Слегка распустившаяся листва лип, тополей и берез насыщала воздух необычайно тонким, нежным ароматом. Щебетанье птиц, едва заметное движение теплого зефира, ослепительно яркие солнечные лучи, пробивавшиеся сквозь огромные деревья, — все это дополняло настроение первого свидания.

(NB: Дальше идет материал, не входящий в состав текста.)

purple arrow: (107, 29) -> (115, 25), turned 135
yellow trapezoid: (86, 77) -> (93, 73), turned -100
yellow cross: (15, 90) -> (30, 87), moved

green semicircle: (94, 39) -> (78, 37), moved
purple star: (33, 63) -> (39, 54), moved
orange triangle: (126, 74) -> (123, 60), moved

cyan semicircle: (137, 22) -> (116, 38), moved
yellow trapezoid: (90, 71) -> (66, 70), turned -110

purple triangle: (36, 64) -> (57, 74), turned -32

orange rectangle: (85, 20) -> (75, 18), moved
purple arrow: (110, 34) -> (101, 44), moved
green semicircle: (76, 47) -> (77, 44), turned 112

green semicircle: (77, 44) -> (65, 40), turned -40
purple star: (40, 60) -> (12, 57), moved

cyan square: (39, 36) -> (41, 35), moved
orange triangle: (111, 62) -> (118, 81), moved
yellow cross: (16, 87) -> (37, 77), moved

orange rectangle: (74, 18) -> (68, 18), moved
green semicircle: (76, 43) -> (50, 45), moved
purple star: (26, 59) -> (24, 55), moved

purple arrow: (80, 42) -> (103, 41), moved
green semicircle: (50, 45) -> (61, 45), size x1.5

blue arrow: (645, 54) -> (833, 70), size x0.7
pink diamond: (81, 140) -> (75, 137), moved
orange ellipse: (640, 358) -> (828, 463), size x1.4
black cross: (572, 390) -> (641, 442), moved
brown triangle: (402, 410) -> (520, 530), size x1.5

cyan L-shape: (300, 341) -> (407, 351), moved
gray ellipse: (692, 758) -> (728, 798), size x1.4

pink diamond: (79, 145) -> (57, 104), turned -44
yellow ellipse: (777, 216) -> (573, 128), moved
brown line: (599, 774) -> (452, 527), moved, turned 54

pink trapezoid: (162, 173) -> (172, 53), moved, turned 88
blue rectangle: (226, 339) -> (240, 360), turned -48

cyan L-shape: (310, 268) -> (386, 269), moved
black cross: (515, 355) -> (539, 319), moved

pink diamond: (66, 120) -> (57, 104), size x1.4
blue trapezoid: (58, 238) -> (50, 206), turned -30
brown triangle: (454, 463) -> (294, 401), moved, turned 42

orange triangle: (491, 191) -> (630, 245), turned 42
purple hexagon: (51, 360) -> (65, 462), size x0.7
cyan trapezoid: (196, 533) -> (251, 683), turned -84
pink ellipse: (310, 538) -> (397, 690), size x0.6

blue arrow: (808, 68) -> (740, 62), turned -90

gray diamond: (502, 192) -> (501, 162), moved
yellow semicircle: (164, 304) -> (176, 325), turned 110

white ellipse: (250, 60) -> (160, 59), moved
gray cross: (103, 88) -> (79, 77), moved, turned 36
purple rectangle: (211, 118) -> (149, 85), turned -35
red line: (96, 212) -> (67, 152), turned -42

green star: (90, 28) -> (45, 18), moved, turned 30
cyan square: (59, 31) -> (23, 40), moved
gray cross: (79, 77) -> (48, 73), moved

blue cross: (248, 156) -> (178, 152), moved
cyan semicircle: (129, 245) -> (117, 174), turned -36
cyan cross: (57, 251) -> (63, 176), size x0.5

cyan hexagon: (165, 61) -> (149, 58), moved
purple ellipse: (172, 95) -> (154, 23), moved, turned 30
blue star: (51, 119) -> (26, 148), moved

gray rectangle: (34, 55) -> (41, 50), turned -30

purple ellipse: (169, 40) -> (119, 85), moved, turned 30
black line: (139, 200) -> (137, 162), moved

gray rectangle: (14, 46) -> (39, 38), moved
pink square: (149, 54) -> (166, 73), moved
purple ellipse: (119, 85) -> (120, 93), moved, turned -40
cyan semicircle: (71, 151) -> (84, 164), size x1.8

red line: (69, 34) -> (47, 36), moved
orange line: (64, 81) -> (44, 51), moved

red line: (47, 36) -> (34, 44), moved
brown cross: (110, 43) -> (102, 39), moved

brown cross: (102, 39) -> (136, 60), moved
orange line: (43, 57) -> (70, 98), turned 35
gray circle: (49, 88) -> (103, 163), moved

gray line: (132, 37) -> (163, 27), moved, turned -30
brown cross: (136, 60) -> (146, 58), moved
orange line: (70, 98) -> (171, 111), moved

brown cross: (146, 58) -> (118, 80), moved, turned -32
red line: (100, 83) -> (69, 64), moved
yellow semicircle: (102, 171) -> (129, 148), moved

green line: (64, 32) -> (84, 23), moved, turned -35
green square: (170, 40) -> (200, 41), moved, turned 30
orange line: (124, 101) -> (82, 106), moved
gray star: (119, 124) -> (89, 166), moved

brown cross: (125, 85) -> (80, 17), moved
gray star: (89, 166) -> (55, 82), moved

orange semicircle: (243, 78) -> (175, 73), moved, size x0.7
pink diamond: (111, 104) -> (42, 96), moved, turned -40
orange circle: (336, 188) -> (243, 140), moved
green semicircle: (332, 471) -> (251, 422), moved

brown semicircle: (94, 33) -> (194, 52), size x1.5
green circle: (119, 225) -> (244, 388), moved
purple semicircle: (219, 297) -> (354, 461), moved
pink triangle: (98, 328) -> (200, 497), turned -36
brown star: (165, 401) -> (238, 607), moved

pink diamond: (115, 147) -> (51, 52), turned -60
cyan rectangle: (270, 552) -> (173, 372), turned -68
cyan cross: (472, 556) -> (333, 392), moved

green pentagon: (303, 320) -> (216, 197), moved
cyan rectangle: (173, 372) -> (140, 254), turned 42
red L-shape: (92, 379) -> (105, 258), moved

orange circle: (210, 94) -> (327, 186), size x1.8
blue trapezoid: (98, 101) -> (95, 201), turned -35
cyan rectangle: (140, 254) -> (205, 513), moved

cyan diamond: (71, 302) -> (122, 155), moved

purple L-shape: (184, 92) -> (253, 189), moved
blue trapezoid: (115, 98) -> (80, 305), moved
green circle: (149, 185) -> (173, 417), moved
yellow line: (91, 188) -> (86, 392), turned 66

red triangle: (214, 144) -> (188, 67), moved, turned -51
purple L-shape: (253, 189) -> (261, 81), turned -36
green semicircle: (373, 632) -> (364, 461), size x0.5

— Принцесса, я так счастлив видеть вас около себя, при такой поэтической обстановке, — начал барон. — Я знаю, наша природа, наша флора бледнеет в сравнении с чудной райской флорой страны Восходящего солнца, но и посреди скал Ледовитого океана, теплое сердце и порыв восторга могут заставить нас забыть окружающий холод и недостатки декоративного антуража. Знаете, принцесса, я поражен вашей грацией. Правда, и француженки очень грациозны, но между их грацией и вашей такое же расстояние, как между Францией и Японией. Не может тепличное растение сравниться с чудным тропическим цветком, согретым благодатными лучами южного солнца. Знаете, вы заставили меня впервые вспомнить читанные мною в детстве чарующие сказки о маленьких грациозных феях, о сильфидах, воплощенных мечтах нашего северного тевтонского эпоса…

Хризанта слушала излияния барона, как бы отдаваясь чудной музыке рисуемых им образов. Ей была чужда сентиментальность и она как-то терялась, слушая дифирамбы восторженного барона.

Она не знала, что ответить, и смотрела в чудную даль аллей, простирающихся до бесконечности.

— Я настолько ошеломлена всем виденным и всеми событиями, включая сюда и встречу с вами, что ничего не могу вам ответить на ваши, мною незаслуженные, хвалебные тирады, — наконец ответила она, волнуясь, — мы, японки, не понимаем вашего высокопарного языка. У нас нет поэтического прошлого и если, быть может, оно и существовало в легендах нашего народа, то современная литература нам очень мало об этом говорит. Оставим, барон, эту поэзию! Не знаю, как вам, но что касается меня, она навевает и тоску и скуку.

Принцесса шаловливо улыбнулась, показав ему два ряда зубов-жемчужин.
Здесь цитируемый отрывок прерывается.